Video

OWASP Top 10 for LLMs and Generative AI Apps
The Motley Fool Director of Application Security Paolo del Mundo leads an insightful Community session connecting the foundational OWASP Top 10 framework for traditional web applications to the emerging world of AI, exploring the unique security challenges posed by large language models (LLMs). Paolo discusses the profile and impact of vulnerabilities such as prompt injection, insecure plugin design, and excessive agency. Just a few among the many excellent takeaways from his presented findings: the importance of input and output filtering to mitigate prompt injection risks, and the benefits of leveraging tools like PromptGuard to safeguard against threats and tools Damn Vulnerable LLM Agent to experiment with and better understand them. This session offers practical insights into real-world attacks and demonstrates with engaging examples how attackers can exploit weaknesses in generative AI apps, offering actionable protection/risk reduction strategies for security professionals navigating the evolving landscape of AI-based applications.

𝗔𝗯𝗼𝘂𝘁 𝗣𝗮𝗼𝗹𝗼

Paolo is the Director of Application Security at The Motley Fool, where he has been leading the AppSec team for the past 4 years. With a strong foundation of 15 years as a software developer, Paolo made a successful transition into the security field, driven by his passion for bug bounties and capture the flag competitions.

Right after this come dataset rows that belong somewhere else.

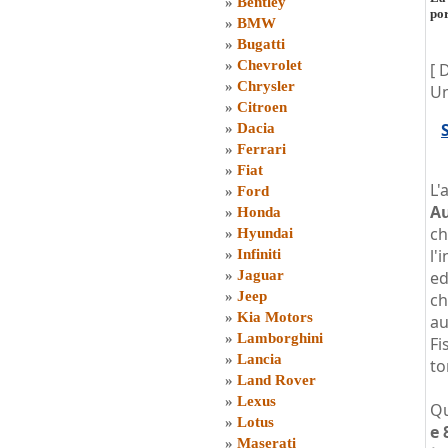
»
Bentley
por
»
BMW
»
Bugatti
»
Chevrolet
[ 
»
Chrysler
Uni
»
Citroen
»
Dacia
»
Ferrari
»
Fiat
L'
»
Ford
A
»
Honda
ch
»
Hyundai
l'
»
Infiniti
»
Jaguar
ed
»
Jeep
ch
»
Kia Motors
au
»
Lamborghini
Fi
»
Lancia
to
»
Land Rover
»
Lexus
Q
»
Lotus
e 
»
Maserati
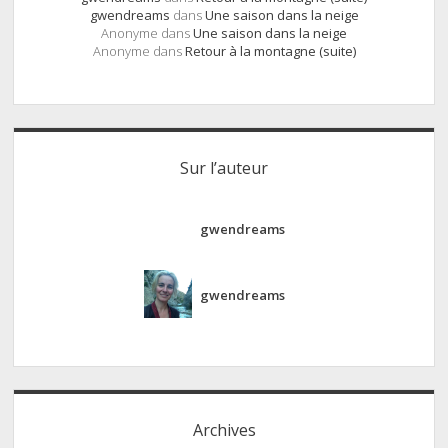
gwendreams
dans
Une saison dans la neige
Anonyme
dans
Une saison dans la neige
Anonyme
dans
Retour à la montagne (suite)
Sur l’auteur
gwendreams
gwendreams
Archives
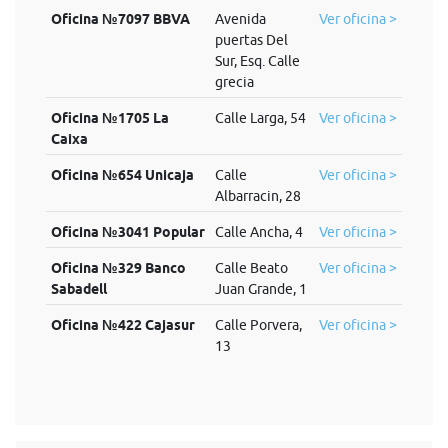
Oficina №7097 BBVA
Avenida
Ver oficina >
puertas Del
Sur, Esq. Calle
grecia
Oficina №1705 La
Calle Larga, 54
Ver oficina >
Caixa
Oficina №654 Unicaja
Calle
Ver oficina >
Albarracin, 28
Oficina №3041 Popular
Calle Ancha, 4
Ver oficina >
Oficina №329 Banco
Calle Beato
Ver oficina >
Sabadell
Juan Grande, 1
Oficina №422 Cajasur
Calle Porvera,
Ver oficina >
13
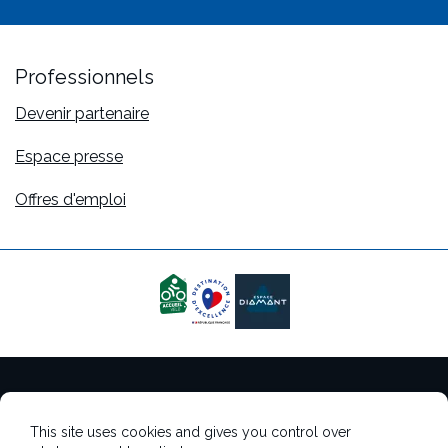
Professionnels
Devenir partenaire
Espace presse
Offres d'emploi
Mentions légales
This site uses cookies and gives you control over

Paolo's unique background combines deep technical expertise with a keen understanding of security challenges in modern software development. He is particularly interested in the emerging security implications of Generative AI, viewing it as a fertile ground for exploring new attack vectors and defensive strategies.

Drawing from his extensive experience in both development and security, Paolo offers valuable insights into the evolving landscape of application security in today's rapidly changing technological environment.